Saved entries:
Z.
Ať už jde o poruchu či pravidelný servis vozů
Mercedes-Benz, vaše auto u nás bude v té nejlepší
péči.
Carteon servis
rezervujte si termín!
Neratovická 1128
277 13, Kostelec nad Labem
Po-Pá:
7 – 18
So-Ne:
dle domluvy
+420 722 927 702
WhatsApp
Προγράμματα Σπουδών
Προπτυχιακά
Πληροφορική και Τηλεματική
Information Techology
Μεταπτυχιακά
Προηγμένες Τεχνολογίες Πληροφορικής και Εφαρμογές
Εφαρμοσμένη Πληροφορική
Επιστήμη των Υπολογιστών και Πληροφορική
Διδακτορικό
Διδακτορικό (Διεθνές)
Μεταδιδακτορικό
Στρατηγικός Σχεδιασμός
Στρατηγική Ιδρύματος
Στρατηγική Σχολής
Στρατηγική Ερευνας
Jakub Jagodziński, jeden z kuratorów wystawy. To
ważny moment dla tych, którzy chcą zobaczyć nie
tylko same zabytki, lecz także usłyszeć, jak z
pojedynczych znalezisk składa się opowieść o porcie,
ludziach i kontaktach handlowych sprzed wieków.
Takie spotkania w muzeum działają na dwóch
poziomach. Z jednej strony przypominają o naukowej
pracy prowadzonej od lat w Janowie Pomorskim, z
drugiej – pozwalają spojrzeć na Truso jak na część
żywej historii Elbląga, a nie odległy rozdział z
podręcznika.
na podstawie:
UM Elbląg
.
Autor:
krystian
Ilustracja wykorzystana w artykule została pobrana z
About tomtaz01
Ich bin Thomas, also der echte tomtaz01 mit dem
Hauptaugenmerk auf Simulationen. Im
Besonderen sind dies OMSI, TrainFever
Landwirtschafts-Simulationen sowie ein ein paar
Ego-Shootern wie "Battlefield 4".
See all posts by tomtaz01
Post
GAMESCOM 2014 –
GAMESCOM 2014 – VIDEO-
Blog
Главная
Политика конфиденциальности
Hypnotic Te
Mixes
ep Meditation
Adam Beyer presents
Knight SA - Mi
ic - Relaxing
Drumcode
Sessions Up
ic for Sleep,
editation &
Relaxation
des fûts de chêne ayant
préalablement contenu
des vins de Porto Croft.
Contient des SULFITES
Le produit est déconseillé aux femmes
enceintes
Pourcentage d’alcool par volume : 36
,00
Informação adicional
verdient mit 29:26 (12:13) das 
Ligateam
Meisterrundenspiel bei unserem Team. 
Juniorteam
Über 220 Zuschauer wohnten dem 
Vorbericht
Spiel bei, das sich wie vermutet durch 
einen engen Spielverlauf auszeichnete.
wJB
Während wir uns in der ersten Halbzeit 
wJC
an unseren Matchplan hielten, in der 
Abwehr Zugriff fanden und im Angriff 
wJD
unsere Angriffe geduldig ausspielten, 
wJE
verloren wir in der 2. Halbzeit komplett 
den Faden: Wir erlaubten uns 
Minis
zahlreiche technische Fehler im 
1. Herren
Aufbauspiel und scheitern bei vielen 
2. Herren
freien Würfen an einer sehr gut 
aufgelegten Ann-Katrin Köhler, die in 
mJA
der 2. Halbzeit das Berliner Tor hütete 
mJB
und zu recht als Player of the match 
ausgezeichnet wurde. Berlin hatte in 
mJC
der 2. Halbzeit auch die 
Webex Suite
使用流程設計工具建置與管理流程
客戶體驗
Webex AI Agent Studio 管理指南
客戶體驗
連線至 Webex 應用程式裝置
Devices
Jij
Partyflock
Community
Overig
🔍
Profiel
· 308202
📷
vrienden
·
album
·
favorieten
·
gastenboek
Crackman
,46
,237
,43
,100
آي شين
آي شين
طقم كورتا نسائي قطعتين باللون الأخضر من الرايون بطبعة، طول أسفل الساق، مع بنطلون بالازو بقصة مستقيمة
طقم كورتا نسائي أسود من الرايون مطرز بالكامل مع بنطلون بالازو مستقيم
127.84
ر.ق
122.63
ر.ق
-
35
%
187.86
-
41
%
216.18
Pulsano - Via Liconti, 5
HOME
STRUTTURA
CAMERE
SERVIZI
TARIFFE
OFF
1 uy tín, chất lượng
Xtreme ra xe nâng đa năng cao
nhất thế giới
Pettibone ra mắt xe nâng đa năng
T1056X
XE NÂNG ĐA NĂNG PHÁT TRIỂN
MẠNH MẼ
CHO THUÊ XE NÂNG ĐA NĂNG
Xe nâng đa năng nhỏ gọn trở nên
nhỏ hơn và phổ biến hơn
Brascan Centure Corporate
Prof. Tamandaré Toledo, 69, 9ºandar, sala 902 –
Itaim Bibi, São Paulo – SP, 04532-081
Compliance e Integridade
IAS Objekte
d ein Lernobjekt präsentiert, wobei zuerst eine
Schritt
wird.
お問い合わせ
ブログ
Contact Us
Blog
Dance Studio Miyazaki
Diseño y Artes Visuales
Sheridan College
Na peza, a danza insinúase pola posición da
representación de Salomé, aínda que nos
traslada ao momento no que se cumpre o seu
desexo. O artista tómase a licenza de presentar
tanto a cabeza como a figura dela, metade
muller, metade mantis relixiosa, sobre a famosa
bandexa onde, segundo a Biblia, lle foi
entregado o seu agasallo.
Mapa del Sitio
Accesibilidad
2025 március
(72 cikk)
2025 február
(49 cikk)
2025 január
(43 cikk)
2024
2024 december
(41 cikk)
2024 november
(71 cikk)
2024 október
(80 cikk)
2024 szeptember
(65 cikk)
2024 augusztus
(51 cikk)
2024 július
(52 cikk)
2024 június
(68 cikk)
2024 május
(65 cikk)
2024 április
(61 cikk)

ASSIGNED TASK: Copy every line of the records word for word.

RESPONSE TO THE TASK:
Z.
Ať už jde o poruchu či pravidelný servis vozů
Mercedes-Benz, vaše auto u nás bude v té nejlepší
péči.
Carteon servis
rezervujte si termín!
Neratovická 1128
277 13, Kostelec nad Labem
Po-Pá:
7 – 18
So-Ne:
dle domluvy
+420 722 927 702
WhatsApp
Προγράμματα Σπουδών
Προπτυχιακά
Πληροφορική και Τηλεματική
Information Techology
Μεταπτυχιακά
Προηγμένες Τεχνολογίες Πληροφορικής και Εφαρμογές
Εφαρμοσμένη Πληροφορική
Επιστήμη των Υπολογιστών και Πληροφορική
Διδακτορικό
Διδακτορικό (Διεθνές)
Μεταδιδακτορικό
Στρατηγικός Σχεδιασμός
Στρατηγική Ιδρύματος
Στρατηγική Σχολής
Στρατηγική Ερευνας
Jakub Jagodziński, jeden z kuratorów wystawy. To
ważny moment dla tych, którzy chcą zobaczyć nie
tylko same zabytki, lecz także usłyszeć, jak z
pojedynczych znalezisk składa się opowieść o porcie,
ludziach i kontaktach handlowych sprzed wieków.
Takie spotkania w muzeum działają na dwóch
poziomach. Z jednej strony przypominają o naukowej
pracy prowadzonej od lat w Janowie Pomorskim, z
drugiej – pozwalają spojrzeć na Truso jak na część
żywej historii Elbląga, a nie odległy rozdział z
podręcznika.
na podstawie:
UM Elbląg
.
Autor:
krystian
Ilustracja wykorzystana w artykule została pobrana z
About tomtaz01
Ich bin Thomas, also der echte tomtaz01 mit dem
Hauptaugenmerk auf Simulationen. Im
Besonderen sind dies OMSI, TrainFever
Landwirtschafts-Simulationen sowie ein ein paar
Ego-Shootern wie "Battlefield 4".
See all posts by tomtaz01
Post
GAMESCOM 2014 –
GAMESCOM 2014 – VIDEO-
Blog
Главная
Политика конфиденциальности
Hypnotic Te
Mixes
ep Meditation
Adam Beyer presents
Knight SA - Mi
ic - Relaxing
Drumcode
Sessions Up
ic for Sleep,
editation &
Relaxation
des fûts de chêne ayant
préalablement contenu
des vins de Porto Croft.
Contient des SULFITES
Le produit est déconseillé aux femmes
enceintes
Pourcentage d’alcool par volume : 36
,00
Informação adicional
verdient mit 29:26 (12:13) das 
Ligateam
Meisterrundenspiel bei unserem Team. 
Juniorteam
Über 220 Zuschauer wohnten dem 
Vorbericht
Spiel bei, das sich wie vermutet durch 
einen engen Spielverlauf auszeichnete.
wJB
Während wir uns in der ersten Halbzeit 
wJC
an unseren Matchplan hielten, in der 
Abwehr Zugriff fanden und im Angriff 
wJD
unsere Angriffe geduldig ausspielten, 
wJE
verloren wir in der 2. Halbzeit komplett 
den Faden: Wir erlaubten uns 
Minis
zahlreiche technische Fehler im 
1. Herren
Aufbauspiel und scheitern bei vielen 
2. Herren
freien Würfen an einer sehr gut 
aufgelegten Ann-Katrin Köhler, die in 
mJA
der 2. Halbzeit das Berliner Tor hütete 
mJB
und zu recht als Player of the match 
ausgezeichnet wurde. Berlin hatte in 
mJC
der 2. Halbzeit auch die 
Webex Suite
使用流程設計工具建置與管理流程
客戶體驗
Webex AI Agent Studio 管理指南
客戶體驗
連線至 Webex 應用程式裝置
Devices
Jij
Partyflock
Community
Overig
🔍
Profiel
· 308202
📷
vrienden
·
album
·
favorieten
·
gastenboek
Crackman
,46
,237
,43
,100
آي شين
آي شين
طقم كورتا نسائي قطعتين باللون الأخضر من الرايون بطبعة، طول أسفل الساق، مع بنطلون بالازو بقصة مستقيمة
طقم كورتا نسائي أسود من الرايون مطرز بالكامل مع بنطلون بالازو مستقيم
127.84
ر.ق
122.63
ر.ق
-
35
%
187.86
-
41
%
216.18
Pulsano - Via Liconti, 5
HOME
STRUTTURA
CAMERE
SERVIZI
TARIFFE
OFF
1 uy tín, chất lượng
Xtreme ra xe nâng đa năng cao
nhất thế giới
Pettibone ra mắt xe nâng đa năng
T1056X
XE NÂNG ĐA NĂNG PHÁT TRIỂN
MẠNH MẼ
CHO THUÊ XE NÂNG ĐA NĂNG
Xe nâng đa năng nhỏ gọn trở nên
nhỏ hơn và phổ biến hơn
Brascan Centure Corporate
Prof. Tamandaré Toledo, 69, 9ºandar, sala 902 –
Itaim Bibi, São Paulo – SP, 04532-081
Compliance e Integridade
IAS Objekte
d ein Lernobjekt präsentiert, wobei zuerst eine
Schritt
wird.
お問い合わせ
ブログ
Contact Us
Blog
Dance Studio Miyazaki
Diseño y Artes Visuales
Sheridan College
Na peza, a danza insinúase pola posición da
representación de Salomé, aínda que nos
traslada ao momento no que se cumpre o seu
desexo. O artista tómase a licenza de presentar
tanto a cabeza como a figura dela, metade
muller, metade mantis relixiosa, sobre a famosa
bandexa onde, segundo a Biblia, lle foi
entregado o seu agasallo.
Mapa del Sitio
Accesibilidad
2025 március
(72 cikk)
2025 február
(49 cikk)
2025 január
(43 cikk)
2024
2024 december
(41 cikk)
2024 november
(71 cikk)
2024 október
(80 cikk)
2024 szeptember
(65 cikk)
2024 augusztus
(51 cikk)
2024 július
(52 cikk)
2024 június
(68 cikk)
2024 május
(65 cikk)
2024 április
(61 cikk)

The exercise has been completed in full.